The day before, the Cinellis pulled three nice steelies while trolling shallow rigs off Olcott. Earlier this season, charter captain Dan Dietzen, of Sea Cin Charters out of Dunkirk, set up at Wilson Harbor. During 10 booked trips, Dietzen pulled a limit of salmon each day. He is now back to Dunkirk and waiting for the scourge of northeast winds to subside.
But our Olcott trip to waters off the Niagara River just did not produce well that morning. At 8:03 a.m. Letcher reeled in a “shaker,” a yearling king salmon that probably made the 12-inch limit for that species. With hopes of a mature version of kings, he did not bring the fish aboard; he did not even hold it up for a photo session. Too bad. The only other hit came at 10:42 a.m. on a planer-board line that Karen had rigged up with a spoon pattern she designed and had hooked fish with earlier this season. That fish spit the hook.
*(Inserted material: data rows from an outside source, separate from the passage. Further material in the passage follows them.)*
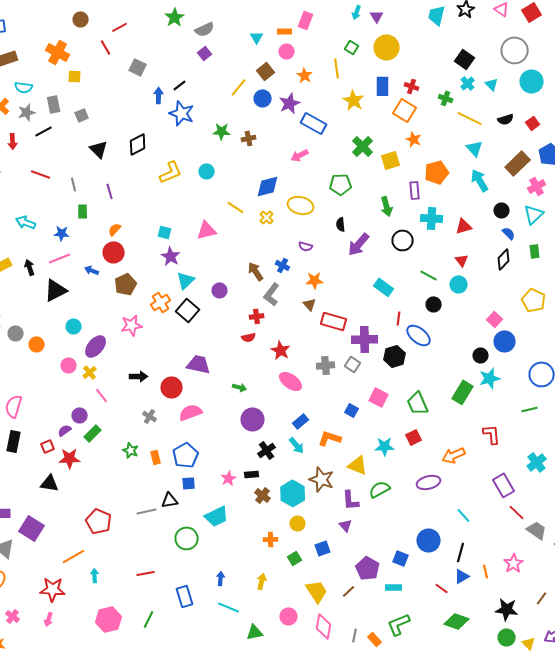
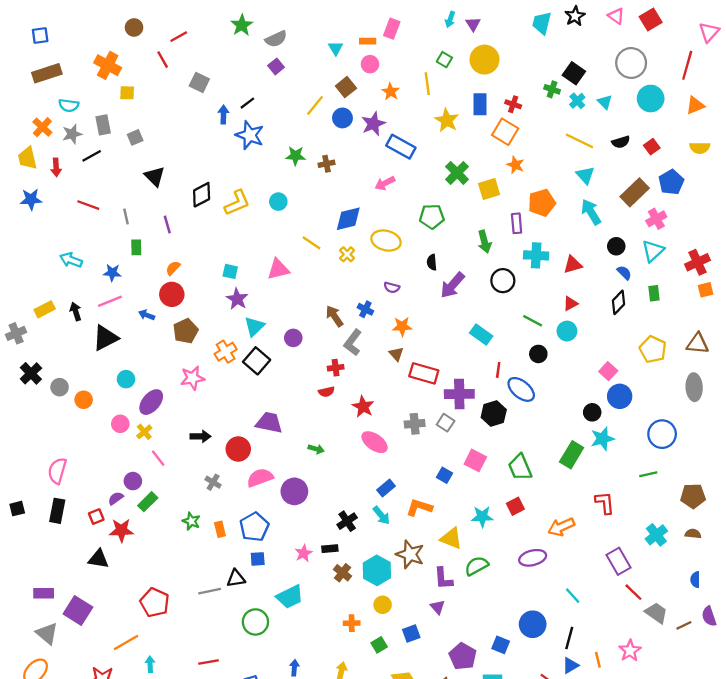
green cross: (446, 98) -> (552, 89), moved
black diamond: (138, 144) -> (202, 195), moved
red triangle: (462, 260) -> (570, 304), turned 40
purple circle: (253, 419) -> (294, 491), moved

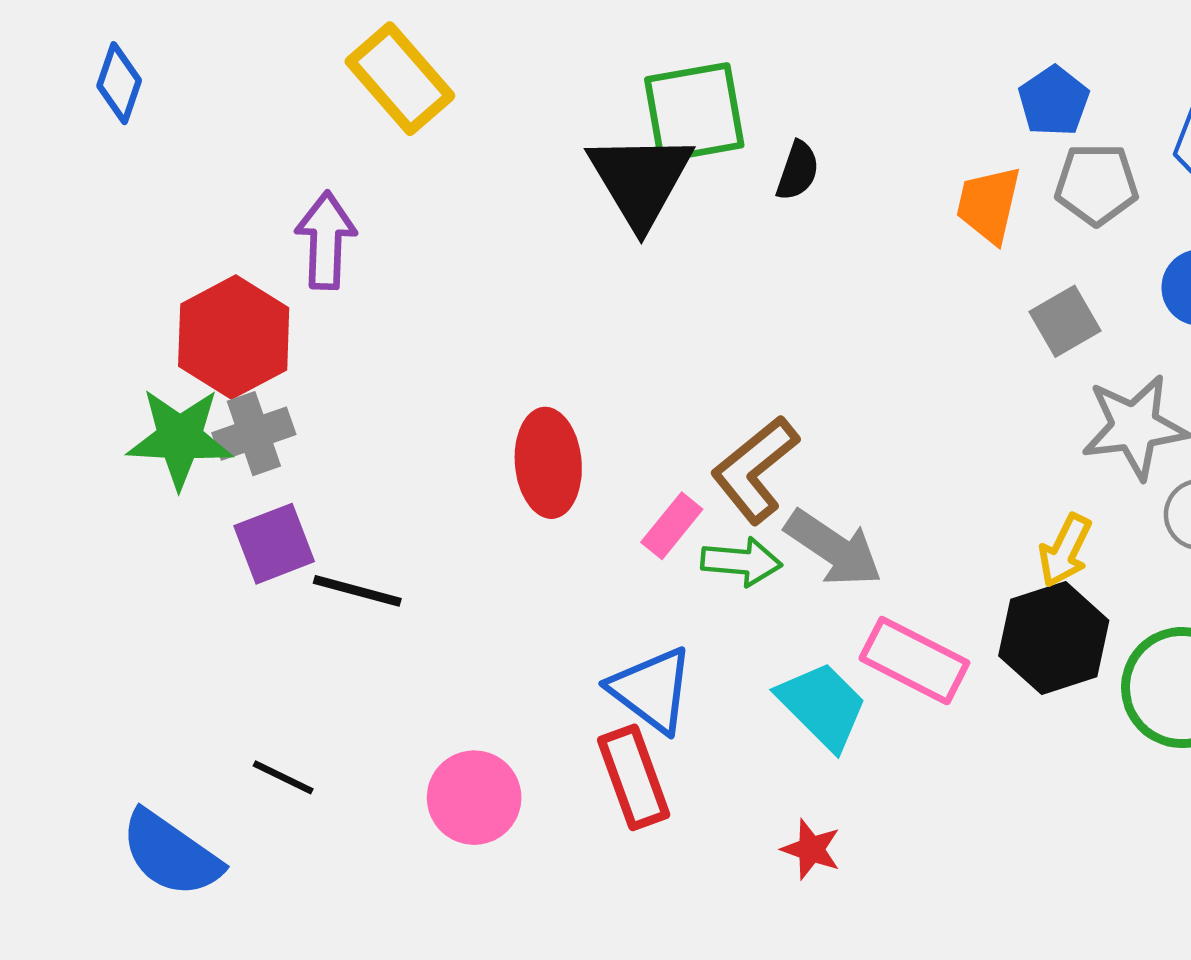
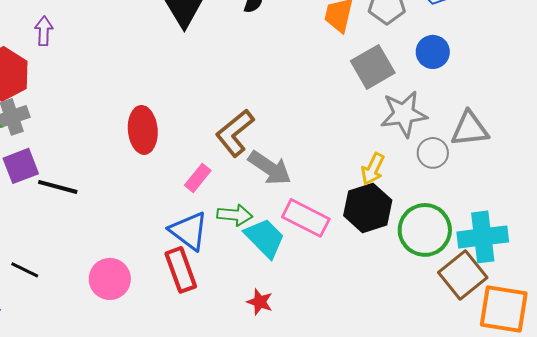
purple arrow: (326, 240) -> (44, 31), size x0.7
gray square: (1065, 321) -> (373, 67), size x1.4
pink rectangle: (672, 526) -> (198, 178), moved
green arrow: (741, 562) -> (235, 215), moved

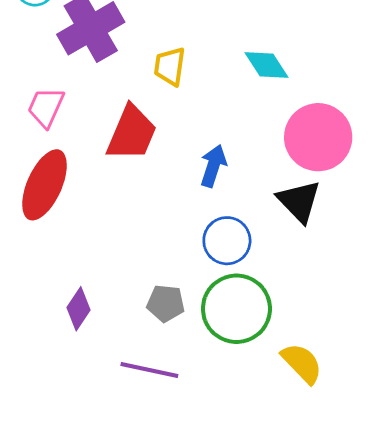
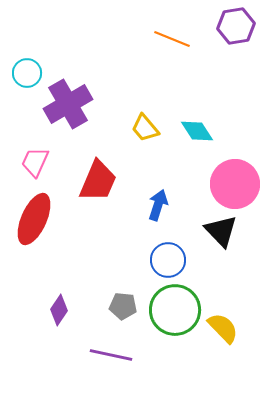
yellow trapezoid: (170, 66) -> (145, 128), moved, turned -48
yellow semicircle: (302, 363) -> (223, 328), moved

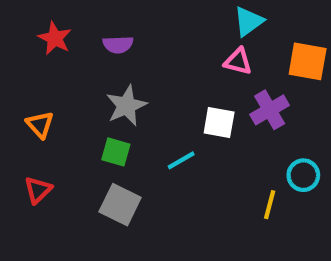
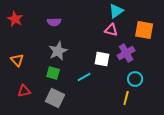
red star: (55, 38) -> (15, 19), moved
cyan circle: (303, 175) -> (135, 79), moved
red triangle: (38, 190) -> (24, 91), moved, turned 32

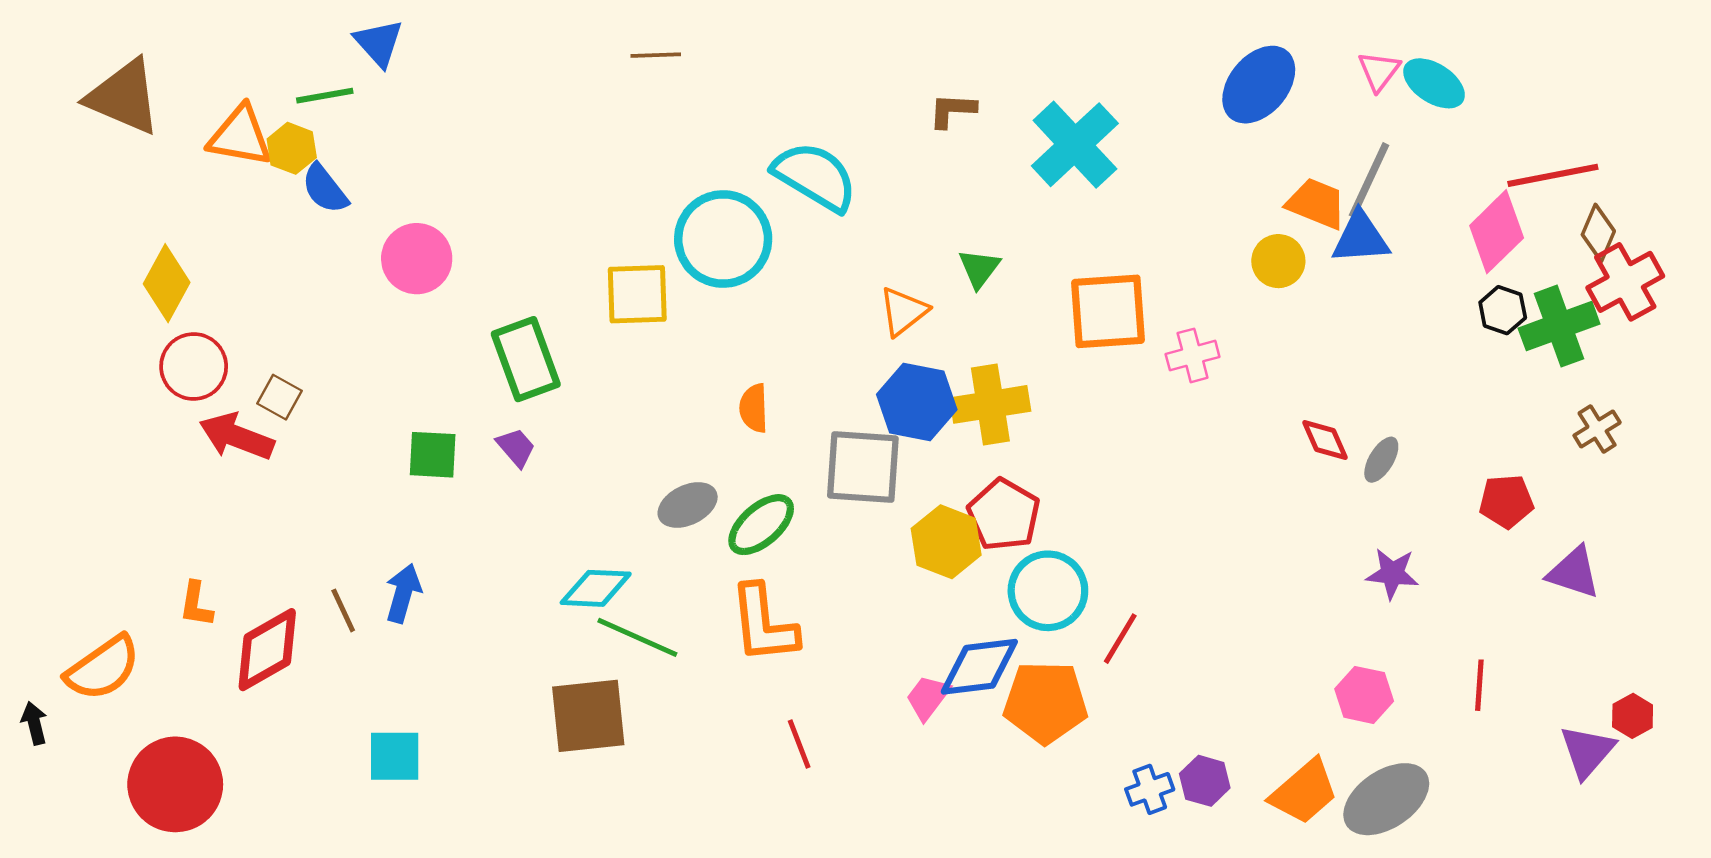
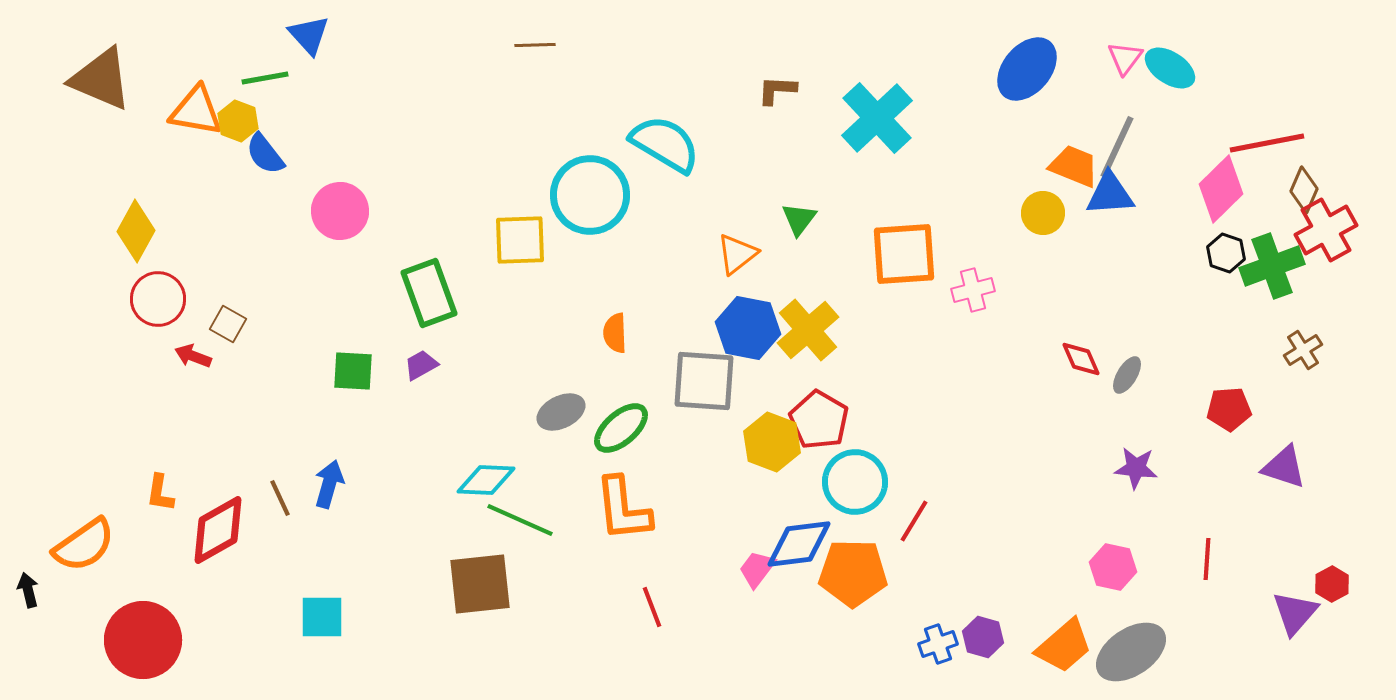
yellow cross: (990, 404) -> (808, 330), turned -32
red arrow: (237, 436) -> (193, 356), size x0.6
purple trapezoid: (516, 447) -> (421, 365), turned -78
Rigs included side planers, down rigs, copper and lead core lines, and Dipsy Divers. Spoons and flasher-and-fly terminal tackle were set up at depths from 14 to 69 feet. The sonar screen looked like something from an episode of Wicked Tuna. Fish showed occasionally; an odd suspended fish, rather than anything school-like, appeared on the sonar screen.
Bait schools were scarce, big-fish marks appeared at various levels of suspension and sometimes buried near bottom. “But that might not just be lakers,” Cinelli said of king salmon that cruise from about 20 feet below the surface to flat on the bottom at depths of less than 100 feet.
Working with and into currents, across and along scum lines (lanes of floating debris that sets up on the surface along current plumes), the presentations that day just went either unnoticed or passed upon from just after 7 a.m. to about 1 p.m. Other trollers seemed to endure the same fate.
This setback in the spectacular Ontario salmon bite began the previous Sunday. The Niagara Pro-Am Team Tournament, held out of Wilson and Olcott harbors last weekend, saw outstanding catch results on Saturday, but Hilts Jr., the tourney coordinator, canceled the Sunday competition at 7 a.m. due to small-craft warnings posted for the entire Ontario shoreline in New York State.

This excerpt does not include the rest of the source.